Dual network interfaces
This section explains about the FPO mode and IBM Storage® Scale System or SAN-based storage mode.
FPO mode
- The first option is to bind the two network interfaces and deploy the IBM Storage Scale cluster and the Hadoop cluster over the bonded interface.
- The second option is to configure one network interface for the Hadoop services including the
HDFS transparency service and configure the other network interface for IBM
Storage Scale to use for data traffic. This configuration can
minimize interference between disk I/O and application communication.To ensure that the Hadoop applications use data locality for better performance, perform the following steps:
- Configure the first network interface with one subnet address (for example, 192.0.2.0). Configure the second network interface as another subnet address (for example, 192.0.2.1).
- Create the IBM Storage Scale cluster and NSDs with the IP or hostname from the first network interface.
- Install the Hadoop cluster and HDFS transparency services by using IP addresses or hostnames from the first network interface.
- Run
mmchconfig subnets=192.0.2.1 -N all.Note: 192.0.2.1 is the subnet used for IBM Storage Scale data traffic.
For Hadoop map/reduce jobs, the scheduler Yarn checks the block location. HDFS Transparency returns the hostname that is used to create the IBM Storage Scale cluster, as block location to Yarn. If the hostname is not found within the NodeManager list, Yarn cannot schedule the tasks according to the data locality. The suggested configuration can ensure that the hostname for block location can be found in Yarn NodeManager list and therefore it can schedule the task according to the data locality.
For a Hadoop distribution like IBM® BigInsights® IOP, all Hadoop components are managed by Ambari™. In this scenario, all Hadoop components, HDFS transparency and IBM Storage Scale cluster must be created using one network interface. The second network interface must be used for GPFS™ data traffic.
Centralized storage modes (IBM Storage Scale System, ECE, SAN-based)
- The first option is to configure the two adapters as bond adapter and then, deploy HortonWorks HDP and IBM Storage® Scale over the bond adapters.

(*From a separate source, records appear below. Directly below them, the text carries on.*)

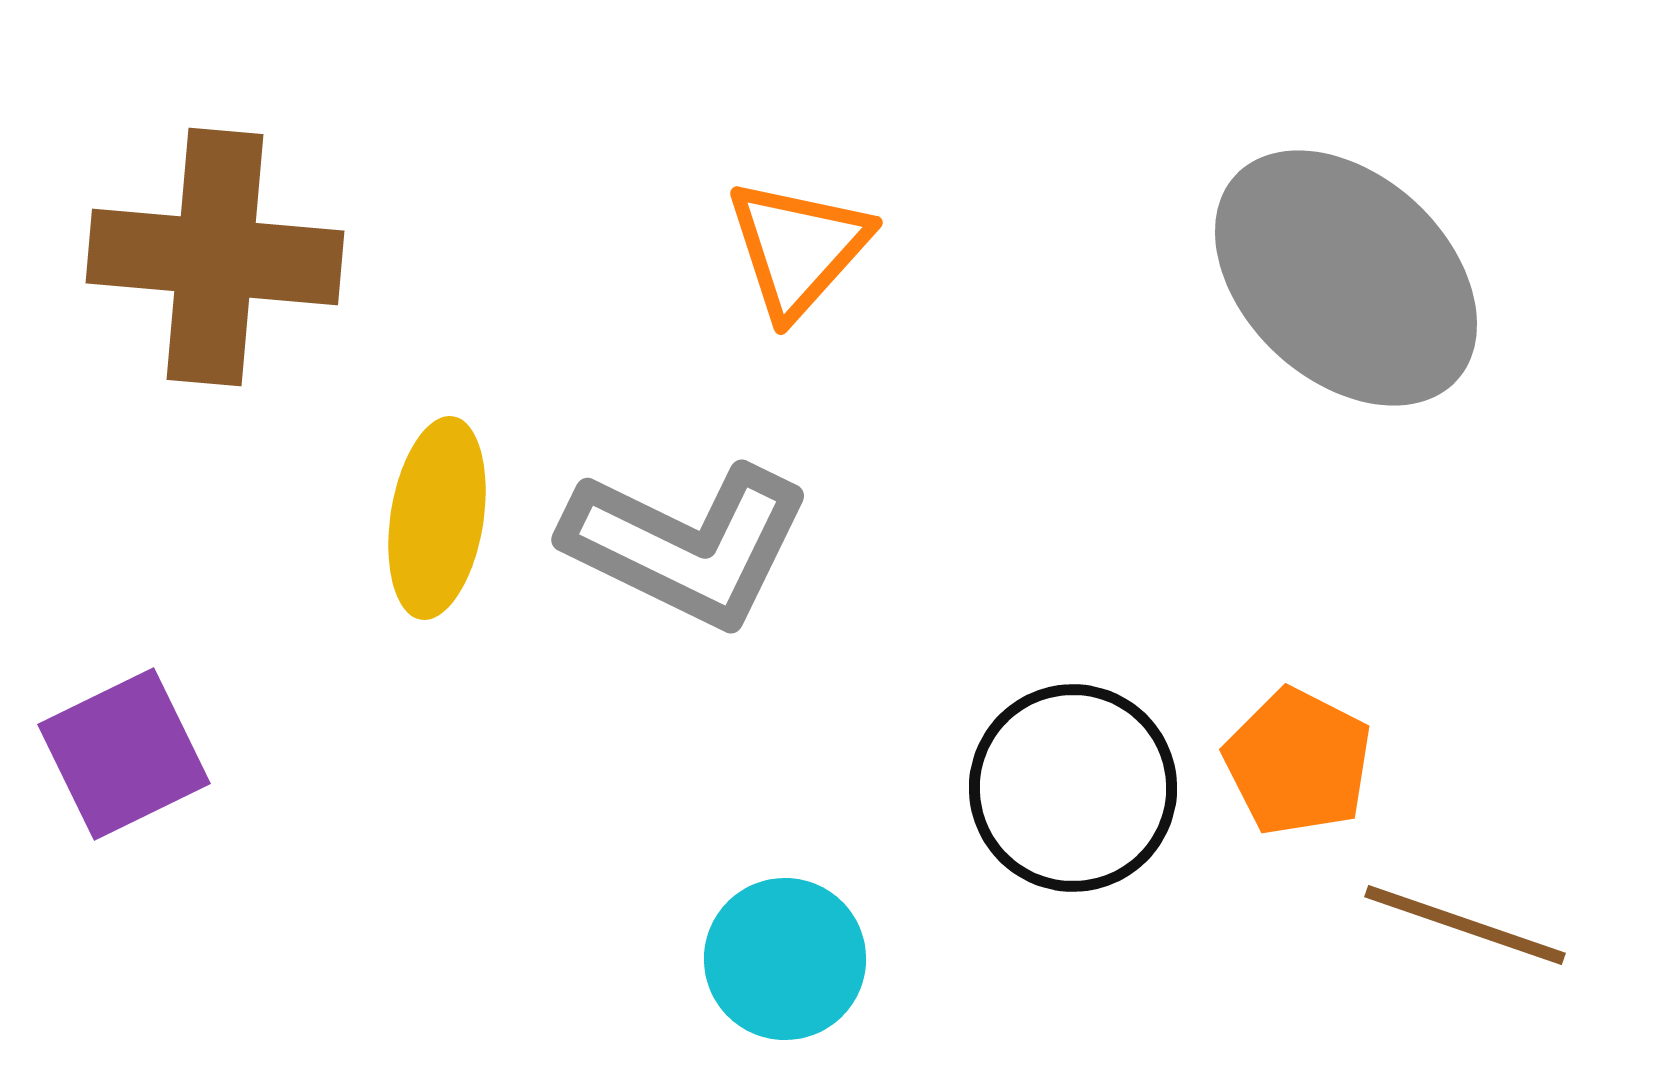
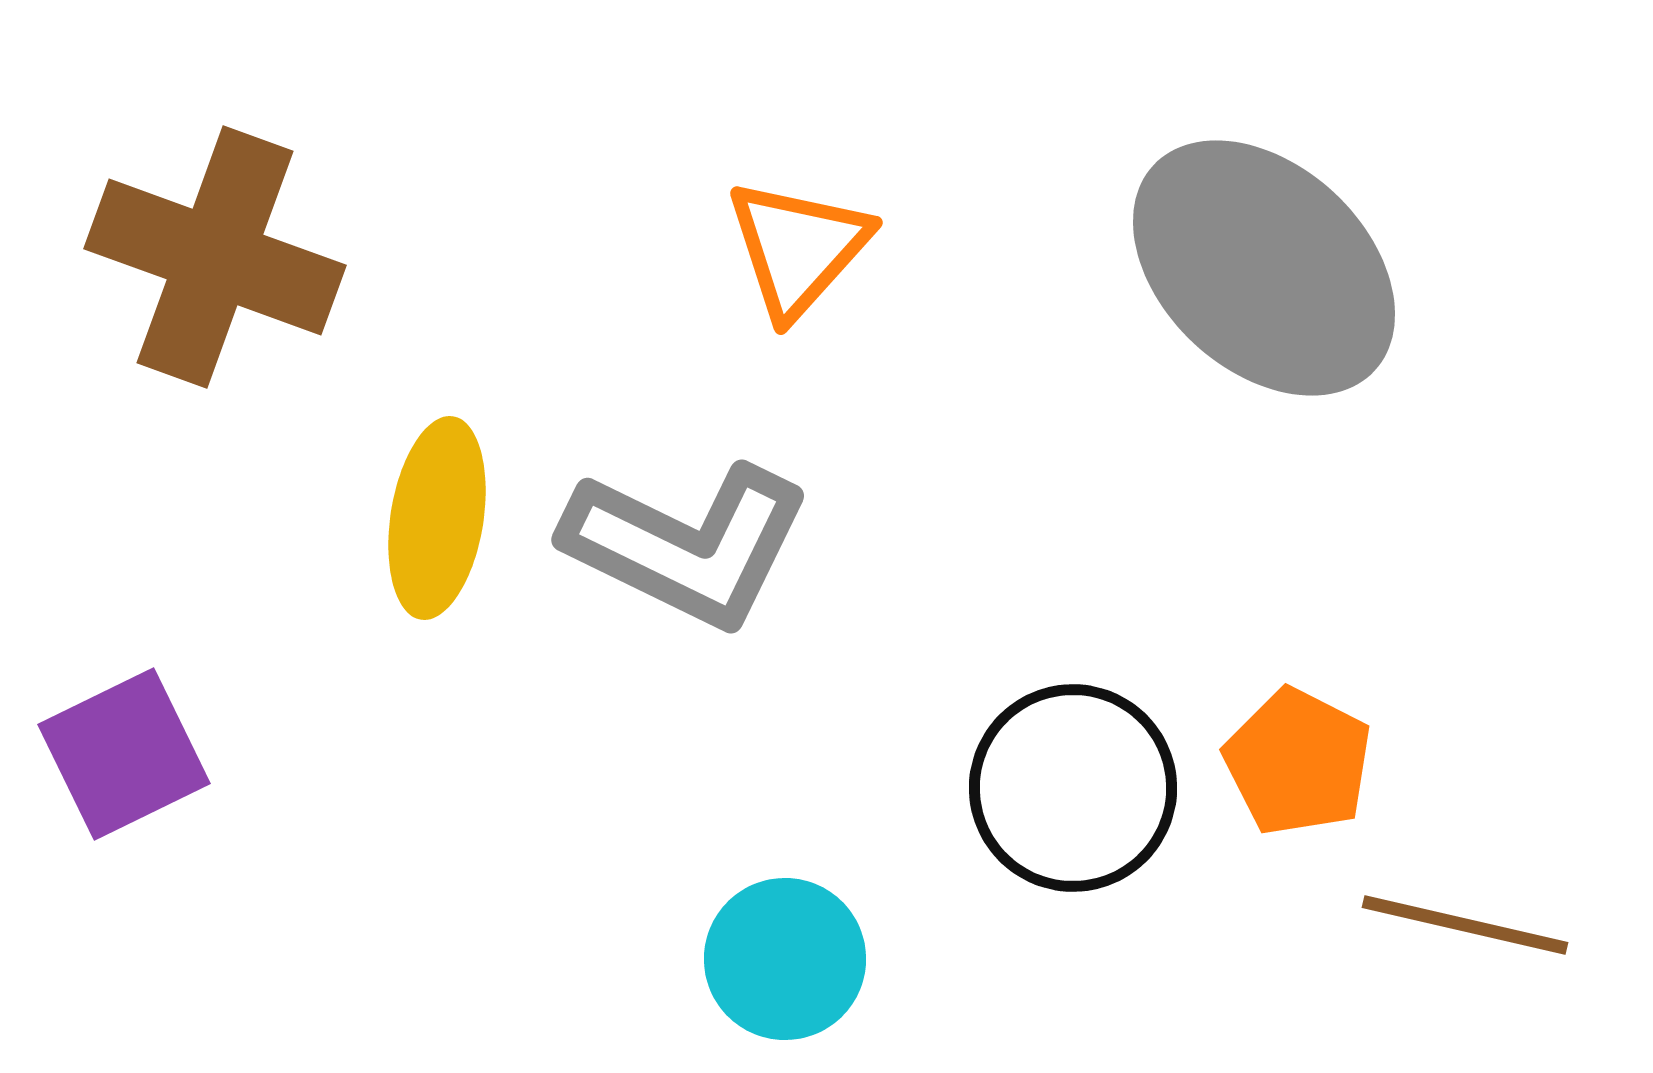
brown cross: rotated 15 degrees clockwise
gray ellipse: moved 82 px left, 10 px up
brown line: rotated 6 degrees counterclockwise
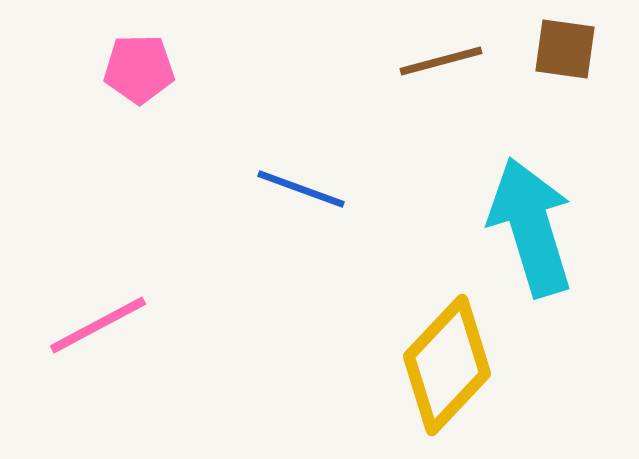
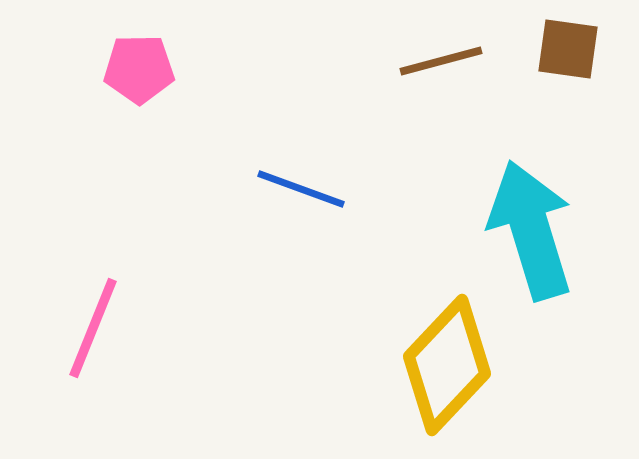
brown square: moved 3 px right
cyan arrow: moved 3 px down
pink line: moved 5 px left, 3 px down; rotated 40 degrees counterclockwise
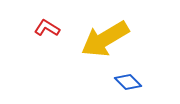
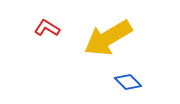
yellow arrow: moved 3 px right, 1 px up
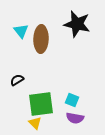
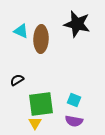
cyan triangle: rotated 28 degrees counterclockwise
cyan square: moved 2 px right
purple semicircle: moved 1 px left, 3 px down
yellow triangle: rotated 16 degrees clockwise
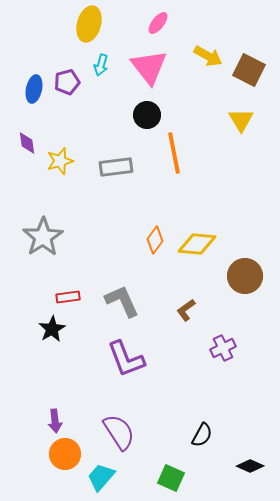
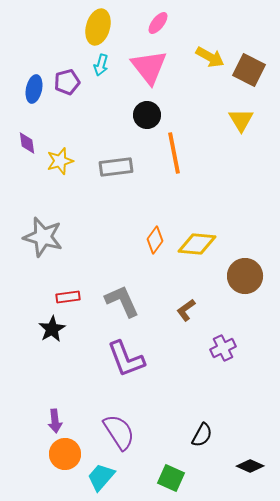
yellow ellipse: moved 9 px right, 3 px down
yellow arrow: moved 2 px right, 1 px down
gray star: rotated 24 degrees counterclockwise
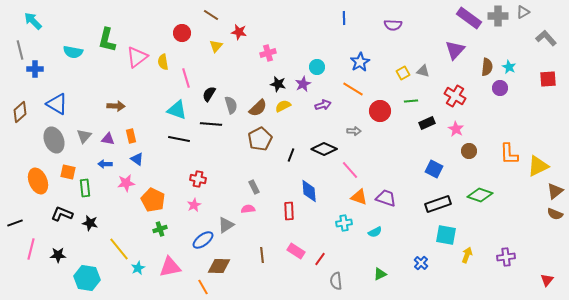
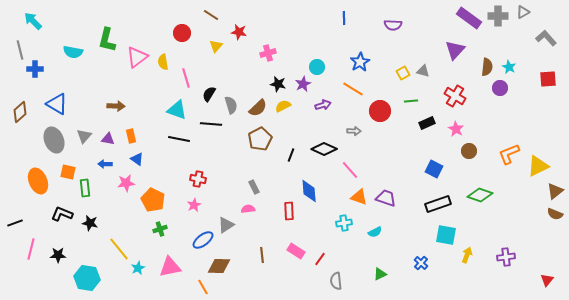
orange L-shape at (509, 154): rotated 70 degrees clockwise
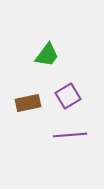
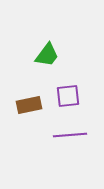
purple square: rotated 25 degrees clockwise
brown rectangle: moved 1 px right, 2 px down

- The second option is to configure one adapter for IBM Storage Scale cluster and HortonWorks HDP and configure another adapter as
subnets of IBM Storage Scale.
For more information on subnets, see GPFS and network communication in the IBM
Storage Scale: Concepts,
Planning, and Installation Guide. Perform the following steps:
- Configure the first network interface with one subnet address (for example, 192.0.2.0). Configure the second network interface as another subnet address (for example, 192.0.2.1).
- Create the IBM Storage Scale cluster with the IP or hostname from the first network interface.
- Install the Hadoop cluster and HDFS transparency services by using the IP addresses or hostnames from the first network interface.
- Run
mmchconfig subnets=192.0.2.1 -N all.Note: 192.0.2.1 is the subnet used for IBM Storage Scale data traffic.